__What is required__: From the first line to the last, repeat the data below exactly.

Start of Materials provided

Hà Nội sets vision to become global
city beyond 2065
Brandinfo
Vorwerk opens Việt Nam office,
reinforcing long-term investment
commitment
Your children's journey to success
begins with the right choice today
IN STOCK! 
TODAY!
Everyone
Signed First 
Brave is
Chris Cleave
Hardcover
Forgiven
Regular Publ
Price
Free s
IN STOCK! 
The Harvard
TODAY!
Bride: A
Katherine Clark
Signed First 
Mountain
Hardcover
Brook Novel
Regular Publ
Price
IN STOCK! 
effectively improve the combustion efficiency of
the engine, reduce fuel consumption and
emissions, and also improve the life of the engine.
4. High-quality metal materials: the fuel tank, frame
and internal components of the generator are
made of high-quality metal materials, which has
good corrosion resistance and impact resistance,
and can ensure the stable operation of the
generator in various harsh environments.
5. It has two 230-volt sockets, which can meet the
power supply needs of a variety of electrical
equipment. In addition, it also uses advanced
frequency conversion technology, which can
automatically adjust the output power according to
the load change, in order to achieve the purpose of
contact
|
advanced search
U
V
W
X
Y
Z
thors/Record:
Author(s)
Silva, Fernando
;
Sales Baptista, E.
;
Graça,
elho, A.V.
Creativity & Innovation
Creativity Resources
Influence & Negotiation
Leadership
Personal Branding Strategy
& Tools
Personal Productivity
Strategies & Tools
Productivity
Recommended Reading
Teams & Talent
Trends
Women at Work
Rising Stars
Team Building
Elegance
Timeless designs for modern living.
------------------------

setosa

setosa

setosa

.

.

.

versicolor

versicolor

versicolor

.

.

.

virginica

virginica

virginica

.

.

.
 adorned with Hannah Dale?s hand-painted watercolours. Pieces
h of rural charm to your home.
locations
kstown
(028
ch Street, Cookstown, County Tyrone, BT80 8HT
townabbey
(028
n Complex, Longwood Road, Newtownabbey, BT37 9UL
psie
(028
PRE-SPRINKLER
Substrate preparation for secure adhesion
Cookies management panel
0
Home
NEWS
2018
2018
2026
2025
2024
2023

End of Materials provided

__Task response__:
Hà Nội sets vision to become global
city beyond 2065
Brandinfo
Vorwerk opens Việt Nam office,
reinforcing long-term investment
commitment
Your children's journey to success
begins with the right choice today
IN STOCK! 
TODAY!
Everyone
Signed First 
Brave is
Chris Cleave
Hardcover
Forgiven
Regular Publ
Price
Free s
IN STOCK! 
The Harvard
TODAY!
Bride: A
Katherine Clark
Signed First 
Mountain
Hardcover
Brook Novel
Regular Publ
Price
IN STOCK! 
effectively improve the combustion efficiency of
the engine, reduce fuel consumption and
emissions, and also improve the life of the engine.
4. High-quality metal materials: the fuel tank, frame
and internal components of the generator are
made of high-quality metal materials, which has
good corrosion resistance and impact resistance,
and can ensure the stable operation of the
generator in various harsh environments.
5. It has two 230-volt sockets, which can meet the
power supply needs of a variety of electrical
equipment. In addition, it also uses advanced
frequency conversion technology, which can
automatically adjust the output power according to
the load change, in order to achieve the purpose of
contact
|
advanced search
U
V
W
X
Y
Z
thors/Record:
Author(s)
Silva, Fernando
;
Sales Baptista, E.
;
Graça,
elho, A.V.
Creativity & Innovation
Creativity Resources
Influence & Negotiation
Leadership
Personal Branding Strategy
& Tools
Personal Productivity
Strategies & Tools
Productivity
Recommended Reading
Teams & Talent
Trends
Women at Work
Rising Stars
Team Building
Elegance
Timeless designs for modern living.
------------------------

setosa

setosa

setosa

.

.

.

versicolor

versicolor

versicolor

.

.

.

virginica

virginica

virginica

.

.

.
 adorned with Hannah Dale?s hand-painted watercolours. Pieces
h of rural charm to your home.
locations
kstown
(028
ch Street, Cookstown, County Tyrone, BT80 8HT
townabbey
(028
n Complex, Longwood Road, Newtownabbey, BT37 9UL
psie
(028
PRE-SPRINKLER
Substrate preparation for secure adhesion
Cookies management panel
0
Home
NEWS
2018
2018
2026
2025
2024
2023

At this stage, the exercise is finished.